Task statement:
Search the data below for the string "Kilometer". Extract every line that contains it.

Material to process:
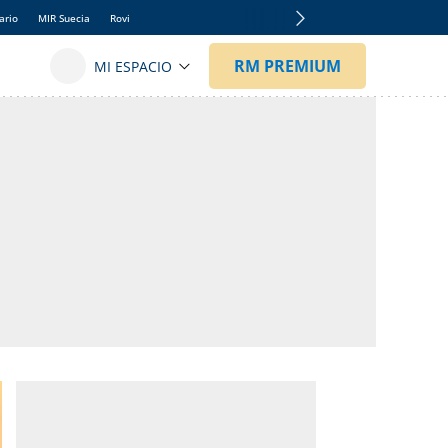
ario
MIR Suecia
Rovi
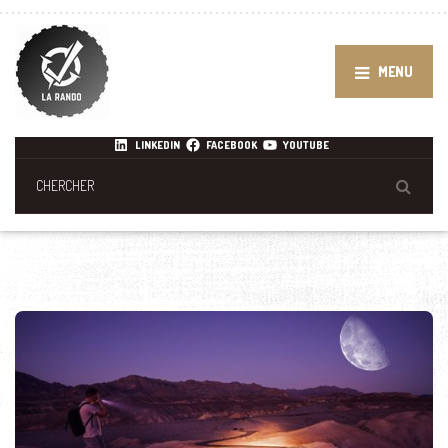
MENU
LINKEDIN
FACEBOOK
YOUTUBE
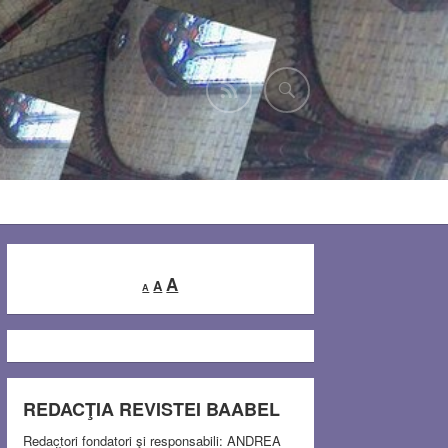
Decrease
Reset
Increase
A
A
A
font
font
font
size.
size.
size.
REDACŢIA REVISTEI BAABEL
Redactori fondatori şi responsabili: ANDREA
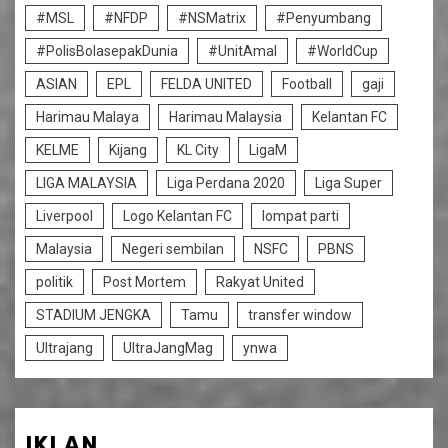
#MSL
#NFDP
#NSMatrix
#Penyumbang
#PolisBolasepakDunia
#UnitAmal
#WorldCup
ASIAN
EPL
FELDA UNITED
Football
gaji
Harimau Malaya
Harimau Malaysia
Kelantan FC
KELME
Kijang
KL City
LigaM
LIGA MALAYSIA
Liga Perdana 2020
Liga Super
Liverpool
Logo Kelantan FC
lompat parti
Malaysia
Negeri sembilan
NSFC
PBNS
politik
Post Mortem
Rakyat United
STADIUM JENGKA
Tamu
transfer window
Ultrajang
UltraJangMag
ynwa
IKLAN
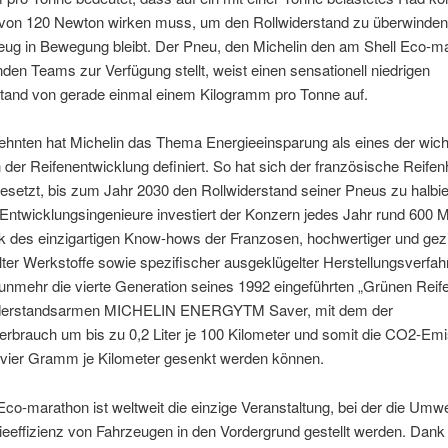
t von 120 Newton wirken muss, um den Rollwiderstand zu überwinde
eug in Bewegung bleibt. Der Pneu, den Michelin den am Shell Eco-m
den Teams zur Verfügung stellt, weist einen sensationell niedrigen
stand von gerade einmal einem Kilogramm pro Tonne auf.
ehnten hat Michelin das Thema Energieeinsparung als eines der wich
in der Reifenentwicklung definiert. So hat sich der französische Reifen
esetzt, bis zum Jahr 2030 den Rollwiderstand seiner Pneus zu halbier
 Entwicklungsingenieure investiert der Konzern jedes Jahr rund 600 M
k des einzigartigen Know-hows der Franzosen, hochwertiger und gezi
er Werkstoffe sowie spezifischer ausgeklügelter Herstellungsverfahr
unmehr die vierte Generation seines 1992 eingeführten „Grünen Reife
iderstandsarmen MICHELIN ENERGYTM Saver, mit dem der
verbrauch um bis zu 0,2 Liter je 100 Kilometer und somit die CO2-Em
 vier Gramm je Kilometer gesenkt werden können.
Eco-marathon ist weltweit die einzige Veranstaltung, bei der die Umwe
eeffizienz von Fahrzeugen in den Vordergrund gestellt werden. Dank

Final answer:
verbrauch um bis zu 0,2 Liter je 100 Kilometer und somit die CO2-Em
 vier Gramm je Kilometer gesenkt werden können.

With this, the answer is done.